TRY IT
Would you repeat the listing exactly but omit every picture?

[Opening INPUT RECORDS section]

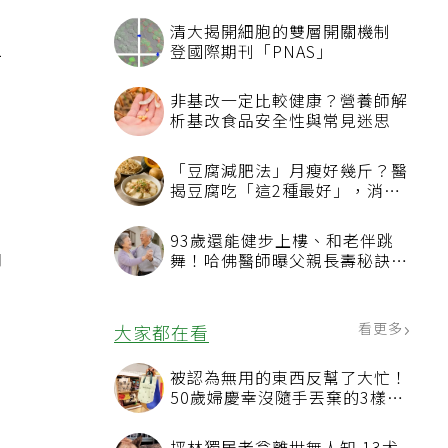
清大揭開細胞的雙層開關機制
鼻
登國際期刊「PNAS」
非基改一定比較健康？營養師解
析基改食品安全性與常見迷思
「豆腐減肥法」月瘦好幾斤？醫
揭豆腐吃「這2種最好」，消脹
氣有妙招
不
93歲還能健步上樓、和老伴跳
即
舞！哈佛醫師曝父親長壽秘訣：
沒吃保健品也不追養生潮
。
看更多
大家都在看
被認為無用的東西反幫了大忙！
50歲婦慶幸沒隨手丟棄的3樣物
品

[Closing INPUT RECORDS section]

ANSWER AREA
清大揭開細胞的雙層開關機制
鼻
登國際期刊「PNAS」
非基改一定比較健康？營養師解
析基改食品安全性與常見迷思
「豆腐減肥法」月瘦好幾斤？醫
揭豆腐吃「這2種最好」，消脹
氣有妙招
不
93歲還能健步上樓、和老伴跳
即
舞！哈佛醫師曝父親長壽秘訣：
沒吃保健品也不追養生潮
。
看更多
大家都在看
被認為無用的東西反幫了大忙！
50歲婦慶幸沒隨手丟棄的3樣物
品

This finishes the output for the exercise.